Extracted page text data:

....

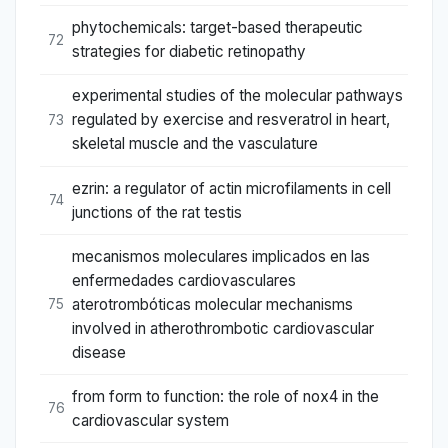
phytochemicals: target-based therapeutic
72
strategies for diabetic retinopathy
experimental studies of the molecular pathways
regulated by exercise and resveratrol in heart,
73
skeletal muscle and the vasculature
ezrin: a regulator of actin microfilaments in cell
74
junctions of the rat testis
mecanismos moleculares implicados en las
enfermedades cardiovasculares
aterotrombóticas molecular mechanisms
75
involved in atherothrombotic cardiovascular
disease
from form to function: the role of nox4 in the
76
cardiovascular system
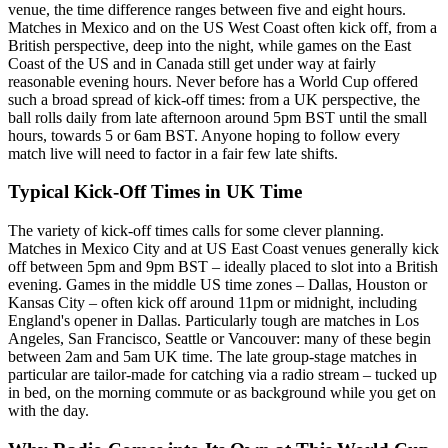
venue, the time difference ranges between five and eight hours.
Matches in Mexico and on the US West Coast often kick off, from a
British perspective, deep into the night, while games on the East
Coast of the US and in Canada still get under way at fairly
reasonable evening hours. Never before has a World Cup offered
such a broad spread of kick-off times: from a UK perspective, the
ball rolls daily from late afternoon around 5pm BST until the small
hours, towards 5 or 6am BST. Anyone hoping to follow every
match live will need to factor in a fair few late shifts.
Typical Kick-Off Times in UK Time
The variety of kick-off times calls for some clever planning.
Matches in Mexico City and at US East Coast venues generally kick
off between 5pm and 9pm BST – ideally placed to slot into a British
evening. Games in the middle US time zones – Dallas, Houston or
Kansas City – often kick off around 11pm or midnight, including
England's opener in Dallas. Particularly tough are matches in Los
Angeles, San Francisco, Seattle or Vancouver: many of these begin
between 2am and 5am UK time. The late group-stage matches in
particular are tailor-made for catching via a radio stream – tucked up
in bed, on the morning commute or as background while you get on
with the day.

....

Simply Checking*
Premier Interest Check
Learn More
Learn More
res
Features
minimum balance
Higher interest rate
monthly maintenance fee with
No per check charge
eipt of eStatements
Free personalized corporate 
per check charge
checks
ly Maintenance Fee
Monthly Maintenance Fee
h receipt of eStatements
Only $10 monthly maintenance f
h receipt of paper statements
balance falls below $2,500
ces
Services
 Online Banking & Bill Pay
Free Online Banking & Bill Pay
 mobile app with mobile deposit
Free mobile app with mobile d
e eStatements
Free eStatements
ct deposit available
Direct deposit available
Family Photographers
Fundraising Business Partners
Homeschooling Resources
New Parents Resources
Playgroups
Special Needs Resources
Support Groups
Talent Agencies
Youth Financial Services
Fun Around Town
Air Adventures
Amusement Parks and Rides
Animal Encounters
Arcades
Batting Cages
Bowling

....

Task item:
For the data above, count every line in which the string "City" appears, and answer with the count only.

Completed exercise:
2